Directions for this task ::
All of the data should be restated word for word.

Records for processing ::
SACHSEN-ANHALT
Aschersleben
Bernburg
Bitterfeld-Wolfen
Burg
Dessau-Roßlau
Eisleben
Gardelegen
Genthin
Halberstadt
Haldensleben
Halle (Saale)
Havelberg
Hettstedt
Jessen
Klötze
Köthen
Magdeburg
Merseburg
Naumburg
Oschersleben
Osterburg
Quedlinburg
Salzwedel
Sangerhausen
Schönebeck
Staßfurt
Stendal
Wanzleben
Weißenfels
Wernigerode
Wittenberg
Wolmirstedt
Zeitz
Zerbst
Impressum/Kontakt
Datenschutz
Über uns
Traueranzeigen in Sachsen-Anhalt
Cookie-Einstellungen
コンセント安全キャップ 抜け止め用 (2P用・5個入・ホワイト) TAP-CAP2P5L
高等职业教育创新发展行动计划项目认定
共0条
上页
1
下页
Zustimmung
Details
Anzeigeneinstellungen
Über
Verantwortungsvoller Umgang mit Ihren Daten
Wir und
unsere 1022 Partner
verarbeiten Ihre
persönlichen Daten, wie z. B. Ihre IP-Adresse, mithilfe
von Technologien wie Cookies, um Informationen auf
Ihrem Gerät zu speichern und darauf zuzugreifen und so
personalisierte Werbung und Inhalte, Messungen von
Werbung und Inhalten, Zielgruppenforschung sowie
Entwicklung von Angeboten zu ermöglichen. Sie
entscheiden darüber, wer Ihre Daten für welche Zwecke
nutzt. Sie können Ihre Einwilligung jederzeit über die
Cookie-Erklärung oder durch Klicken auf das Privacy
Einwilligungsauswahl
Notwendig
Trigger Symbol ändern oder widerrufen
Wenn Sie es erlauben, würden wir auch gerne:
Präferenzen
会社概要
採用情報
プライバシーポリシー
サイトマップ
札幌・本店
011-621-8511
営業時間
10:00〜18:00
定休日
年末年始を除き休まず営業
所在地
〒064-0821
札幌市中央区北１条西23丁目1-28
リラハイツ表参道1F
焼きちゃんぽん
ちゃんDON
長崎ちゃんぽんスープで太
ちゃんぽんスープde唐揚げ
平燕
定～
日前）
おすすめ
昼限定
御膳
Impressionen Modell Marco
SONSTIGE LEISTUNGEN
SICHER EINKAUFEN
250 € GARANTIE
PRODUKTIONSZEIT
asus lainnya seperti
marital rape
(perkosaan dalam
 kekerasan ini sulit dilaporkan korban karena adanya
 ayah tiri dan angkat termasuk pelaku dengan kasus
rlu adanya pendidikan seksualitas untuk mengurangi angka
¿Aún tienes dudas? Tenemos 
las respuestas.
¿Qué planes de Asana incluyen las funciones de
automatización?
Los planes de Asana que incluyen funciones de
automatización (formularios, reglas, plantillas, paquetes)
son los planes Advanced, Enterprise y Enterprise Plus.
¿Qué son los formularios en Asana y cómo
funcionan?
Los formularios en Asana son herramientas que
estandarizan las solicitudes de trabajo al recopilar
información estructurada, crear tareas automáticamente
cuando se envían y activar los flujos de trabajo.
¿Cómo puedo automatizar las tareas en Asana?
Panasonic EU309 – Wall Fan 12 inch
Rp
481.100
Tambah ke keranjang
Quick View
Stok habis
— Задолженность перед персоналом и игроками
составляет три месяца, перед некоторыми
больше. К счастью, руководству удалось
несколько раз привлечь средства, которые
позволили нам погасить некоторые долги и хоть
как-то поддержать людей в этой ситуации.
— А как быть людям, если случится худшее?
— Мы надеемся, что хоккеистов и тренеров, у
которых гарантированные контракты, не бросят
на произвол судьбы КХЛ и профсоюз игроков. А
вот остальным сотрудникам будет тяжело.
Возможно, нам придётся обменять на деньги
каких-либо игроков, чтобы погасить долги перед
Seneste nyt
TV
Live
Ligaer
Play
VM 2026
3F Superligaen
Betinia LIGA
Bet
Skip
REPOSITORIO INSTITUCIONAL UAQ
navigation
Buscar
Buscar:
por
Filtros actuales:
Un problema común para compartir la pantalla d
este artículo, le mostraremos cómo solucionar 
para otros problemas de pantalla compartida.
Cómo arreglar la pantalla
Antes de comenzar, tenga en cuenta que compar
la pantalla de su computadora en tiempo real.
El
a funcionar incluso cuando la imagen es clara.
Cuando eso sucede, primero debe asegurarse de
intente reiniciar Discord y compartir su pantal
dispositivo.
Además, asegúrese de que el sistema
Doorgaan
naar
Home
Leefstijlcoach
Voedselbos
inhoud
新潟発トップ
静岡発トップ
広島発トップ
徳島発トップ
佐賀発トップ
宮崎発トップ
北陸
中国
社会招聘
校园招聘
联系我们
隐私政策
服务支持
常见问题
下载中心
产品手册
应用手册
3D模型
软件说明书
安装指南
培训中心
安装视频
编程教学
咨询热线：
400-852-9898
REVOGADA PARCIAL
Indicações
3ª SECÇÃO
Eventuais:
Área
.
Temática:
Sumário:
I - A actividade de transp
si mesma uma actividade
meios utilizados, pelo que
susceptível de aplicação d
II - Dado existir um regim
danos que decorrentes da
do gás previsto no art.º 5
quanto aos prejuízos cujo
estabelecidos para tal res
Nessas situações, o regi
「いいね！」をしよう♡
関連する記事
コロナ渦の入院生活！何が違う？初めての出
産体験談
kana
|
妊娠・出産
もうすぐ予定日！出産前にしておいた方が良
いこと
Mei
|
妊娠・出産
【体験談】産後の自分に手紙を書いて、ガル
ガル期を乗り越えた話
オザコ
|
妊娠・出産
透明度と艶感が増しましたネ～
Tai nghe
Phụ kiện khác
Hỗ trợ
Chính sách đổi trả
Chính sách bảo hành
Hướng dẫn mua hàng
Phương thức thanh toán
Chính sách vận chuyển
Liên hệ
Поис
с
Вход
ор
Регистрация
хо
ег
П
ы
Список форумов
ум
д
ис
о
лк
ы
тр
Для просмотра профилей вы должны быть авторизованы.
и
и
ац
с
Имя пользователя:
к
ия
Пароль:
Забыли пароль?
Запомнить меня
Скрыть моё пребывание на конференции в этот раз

Solution for this task ::
SACHSEN-ANHALT
Aschersleben
Bernburg
Bitterfeld-Wolfen
Burg
Dessau-Roßlau
Eisleben
Gardelegen
Genthin
Halberstadt
Haldensleben
Halle (Saale)
Havelberg
Hettstedt
Jessen
Klötze
Köthen
Magdeburg
Merseburg
Naumburg
Oschersleben
Osterburg
Quedlinburg
Salzwedel
Sangerhausen
Schönebeck
Staßfurt
Stendal
Wanzleben
Weißenfels
Wernigerode
Wittenberg
Wolmirstedt
Zeitz
Zerbst
Impressum/Kontakt
Datenschutz
Über uns
Traueranzeigen in Sachsen-Anhalt
Cookie-Einstellungen
コンセント安全キャップ 抜け止め用 (2P用・5個入・ホワイト) TAP-CAP2P5L
高等职业教育创新发展行动计划项目认定
共0条
上页
1
下页
Zustimmung
Details
Anzeigeneinstellungen
Über
Verantwortungsvoller Umgang mit Ihren Daten
Wir und
unsere 1022 Partner
verarbeiten Ihre
persönlichen Daten, wie z. B. Ihre IP-Adresse, mithilfe
von Technologien wie Cookies, um Informationen auf
Ihrem Gerät zu speichern und darauf zuzugreifen und so
personalisierte Werbung und Inhalte, Messungen von
Werbung und Inhalten, Zielgruppenforschung sowie
Entwicklung von Angeboten zu ermöglichen. Sie
entscheiden darüber, wer Ihre Daten für welche Zwecke
nutzt. Sie können Ihre Einwilligung jederzeit über die
Cookie-Erklärung oder durch Klicken auf das Privacy
Einwilligungsauswahl
Notwendig
Trigger Symbol ändern oder widerrufen
Wenn Sie es erlauben, würden wir auch gerne:
Präferenzen
会社概要
採用情報
プライバシーポリシー
サイトマップ
札幌・本店
011-621-8511
営業時間
10:00〜18:00
定休日
年末年始を除き休まず営業
所在地
〒064-0821
札幌市中央区北１条西23丁目1-28
リラハイツ表参道1F
焼きちゃんぽん
ちゃんDON
長崎ちゃんぽんスープで太
ちゃんぽんスープde唐揚げ
平燕
定～
日前）
おすすめ
昼限定
御膳
Impressionen Modell Marco
SONSTIGE LEISTUNGEN
SICHER EINKAUFEN
250 € GARANTIE
PRODUKTIONSZEIT
asus lainnya seperti
marital rape
(perkosaan dalam
 kekerasan ini sulit dilaporkan korban karena adanya
 ayah tiri dan angkat termasuk pelaku dengan kasus
rlu adanya pendidikan seksualitas untuk mengurangi angka
¿Aún tienes dudas? Tenemos 
las respuestas.
¿Qué planes de Asana incluyen las funciones de
automatización?
Los planes de Asana que incluyen funciones de
automatización (formularios, reglas, plantillas, paquetes)
son los planes Advanced, Enterprise y Enterprise Plus.
¿Qué son los formularios en Asana y cómo
funcionan?
Los formularios en Asana son herramientas que
estandarizan las solicitudes de trabajo al recopilar
información estructurada, crear tareas automáticamente
cuando se envían y activar los flujos de trabajo.
¿Cómo puedo automatizar las tareas en Asana?
Panasonic EU309 – Wall Fan 12 inch
Rp
481.100
Tambah ke keranjang
Quick View
Stok habis
— Задолженность перед персоналом и игроками
составляет три месяца, перед некоторыми
больше. К счастью, руководству удалось
несколько раз привлечь средства, которые
позволили нам погасить некоторые долги и хоть
как-то поддержать людей в этой ситуации.
— А как быть людям, если случится худшее?
— Мы надеемся, что хоккеистов и тренеров, у
которых гарантированные контракты, не бросят
на произвол судьбы КХЛ и профсоюз игроков. А
вот остальным сотрудникам будет тяжело.
Возможно, нам придётся обменять на деньги
каких-либо игроков, чтобы погасить долги перед
Seneste nyt
TV
Live
Ligaer
Play
VM 2026
3F Superligaen
Betinia LIGA
Bet
Skip
REPOSITORIO INSTITUCIONAL UAQ
navigation
Buscar
Buscar:
por
Filtros actuales:
Un problema común para compartir la pantalla d
este artículo, le mostraremos cómo solucionar 
para otros problemas de pantalla compartida.
Cómo arreglar la pantalla
Antes de comenzar, tenga en cuenta que compar
la pantalla de su computadora en tiempo real.
El
a funcionar incluso cuando la imagen es clara.
Cuando eso sucede, primero debe asegurarse de
intente reiniciar Discord y compartir su pantal
dispositivo.
Además, asegúrese de que el sistema
Doorgaan
naar
Home
Leefstijlcoach
Voedselbos
inhoud
新潟発トップ
静岡発トップ
広島発トップ
徳島発トップ
佐賀発トップ
宮崎発トップ
北陸
中国
社会招聘
校园招聘
联系我们
隐私政策
服务支持
常见问题
下载中心
产品手册
应用手册
3D模型
软件说明书
安装指南
培训中心
安装视频
编程教学
咨询热线：
400-852-9898
REVOGADA PARCIAL
Indicações
3ª SECÇÃO
Eventuais:
Área
.
Temática:
Sumário:
I - A actividade de transp
si mesma uma actividade
meios utilizados, pelo que
susceptível de aplicação d
II - Dado existir um regim
danos que decorrentes da
do gás previsto no art.º 5
quanto aos prejuízos cujo
estabelecidos para tal res
Nessas situações, o regi
「いいね！」をしよう♡
関連する記事
コロナ渦の入院生活！何が違う？初めての出
産体験談
kana
|
妊娠・出産
もうすぐ予定日！出産前にしておいた方が良
いこと
Mei
|
妊娠・出産
【体験談】産後の自分に手紙を書いて、ガル
ガル期を乗り越えた話
オザコ
|
妊娠・出産
透明度と艶感が増しましたネ～
Tai nghe
Phụ kiện khác
Hỗ trợ
Chính sách đổi trả
Chính sách bảo hành
Hướng dẫn mua hàng
Phương thức thanh toán
Chính sách vận chuyển
Liên hệ
Поис
с
Вход
ор
Регистрация
хо
ег
П
ы
Список форумов
ум
д
ис
о
лк
ы
тр
Для просмотра профилей вы должны быть авторизованы.
и
и
ац
с
Имя пользователя:
к
ия
Пароль:
Забыли пароль?
Запомнить меня
Скрыть моё пребывание на конференции в этот раз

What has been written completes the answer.